What is a good SaaS churn rate in 2026?
There''s no universal "good" churn rate — it scales with deal size and contract length. Enterprise customers on annual contracts churn far less than self-serve SMB users on monthly plans. Use the segment benchmarks below to judge your own, not the blended average.
Monthly churn benchmarks by company segment
| Segment | Healthy monthly customer churn | Best-in-class |
|---|---|---|
| Enterprise | 1–2% | <0.5% |
| Mid-market | 1.5–3% | ~1% |
| SMB / prosumer | 3–5% | ~2% |
| B2B SaaS median (all) | ~3.5% | <1% |
Sources: MRRSaver, Optifai, ChurnFree.
The compounding matters more than the monthly figure looks. A steady 5% monthly churn compounds to roughly a 46% loss of customers over a year (Culta) — you''d have to replace nearly half your base just to stay flat. That''s why a single point of churn is worth so much more than a single point of new-logo growth.
Monthly vs. annual churn — don''t mix them up
Most benchmarks (including the ones above) are quoted as monthly rates, but the difference between monthly and annual framing is enormous once compounding is applied. A 3% monthly customer churn rate is not a 36% annual rate — it compounds to roughly 31% of customers lost over the year (each month''s churn applies to the shrinking base that remains). Conversely, a 2% monthly rate lands near 22% annually. Always confirm whether a number is monthly or annual before you compare, and standardize on one across your reporting. Enterprise teams on annual contracts usually track annual churn; self-serve and SMB products, with monthly billing and faster movement, are better watched monthly.

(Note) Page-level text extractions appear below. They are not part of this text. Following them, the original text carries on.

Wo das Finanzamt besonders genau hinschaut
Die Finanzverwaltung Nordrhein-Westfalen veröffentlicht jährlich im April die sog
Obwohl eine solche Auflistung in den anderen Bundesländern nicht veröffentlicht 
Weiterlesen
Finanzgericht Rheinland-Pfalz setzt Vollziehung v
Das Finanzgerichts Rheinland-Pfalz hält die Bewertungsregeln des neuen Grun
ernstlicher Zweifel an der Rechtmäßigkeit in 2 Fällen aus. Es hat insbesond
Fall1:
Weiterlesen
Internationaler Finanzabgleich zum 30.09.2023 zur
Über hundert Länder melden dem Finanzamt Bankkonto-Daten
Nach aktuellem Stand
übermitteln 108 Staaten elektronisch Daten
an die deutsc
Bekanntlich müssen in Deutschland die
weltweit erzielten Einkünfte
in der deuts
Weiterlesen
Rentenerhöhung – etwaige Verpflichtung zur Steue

Churn benchmarks by industry
| Industry | Approx. monthly churn |
|---|---|
| Infrastructure / DevTools | ~1.8% (lowest) |
| Fintech / vertical SaaS | 2–3% |
| Martech / general B2B | 3–5% |
| Consumer / prosumer apps | 5–7% |
| EdTech | ~9.6% (highest) |
Source: Prospeo. EdTech and consumer apps churn hardest because they''re bought by individuals with low switching costs; infrastructure and developer tools stick because they''re embedded in production systems.

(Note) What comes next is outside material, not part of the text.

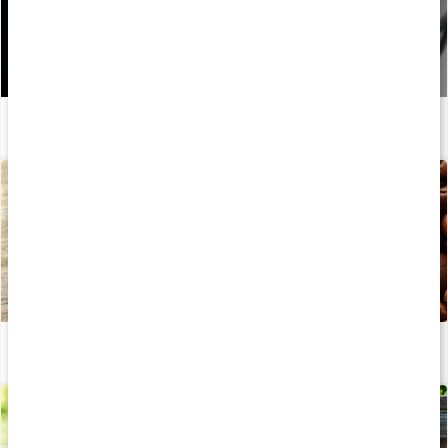
Så äter du innan träning: 5 pre-workout-snacks
Läs artikel
Så påverkas du av koffein
Läs artikel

Voluntary vs. involuntary churn
Not all churn is a product problem. In 2026, the median monthly churn of ~3.5% splits into roughly 2.6% voluntary (customers who actively decide to leave) and 0.8–0.9% involuntary churn caused by failed payments and expired cards (MRRSaver). Involuntary churn is often the fastest win available — dunning emails and card-updater flows can recover a quarter of it — but voluntary churn is where the real product and value story lives, and the only way to understand it is to ask.

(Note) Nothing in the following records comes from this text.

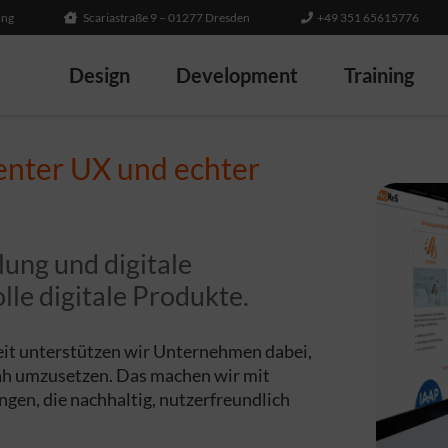
ing
Scariastraße 9 – 01277 Dresden
+49 351 65615776
Design
Development
Training
lenter UX und echter
ung und digitale
lle digitale Produkte.
heit unterstützen wir Unternehmen dabei,
snah umzusetzen. Das machen wir mit
gen, die nachhaltig, nutzerfreundlich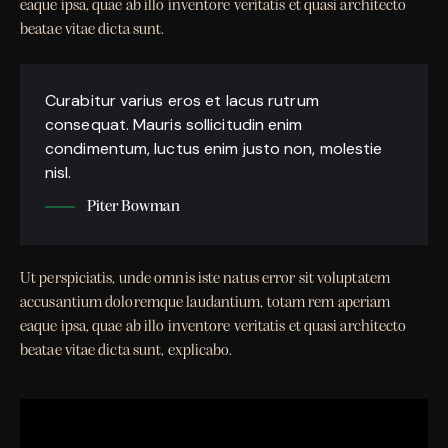
eaque ipsa, quae ab illo inventore veritatis et quasi architecto
beatae vitae dicta sunt.
Curabitur varius eros et lacus rutrum
consequat. Mauris sollicitudin enim
condimentum, luctus enim justo non, molestie
nisl.
Piter Bowman
Ut perspiciatis, unde omnis iste natus error sit voluptatem
accusantium doloremque laudantium, totam rem aperiam
eaque ipsa, quae ab illo inventore veritatis et quasi architecto
beatae vitae dicta sunt, explicabo.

Net revenue retention: the number investors actually watch
Churn tells you what you''re losing; Net Revenue Retention (NRR) tells you whether expansion is outrunning it. The 2026 picture:
- Median B2B SaaS NRR: 82% (Optifai)
- Good: 100–110% — expansion offsets churn
- Elite: 120–130%+ — the base grows even with zero new logos
- Companies with NRR above 130% trade at 15–20× forward revenue; those below 100% at just 3–5× (Livmo)
If you''re growing 100%+ year over year, target NRR of at least 110%. Below 100% NRR, you have a leaky bucket that more marketing spend can''t fill.
Why retention beats acquisition — by the numbers
The benchmarks explain why retention is the highest-ROI growth lever in SaaS:
- Acquiring a new customer costs 5–25× more than retaining an existing one (Invesp).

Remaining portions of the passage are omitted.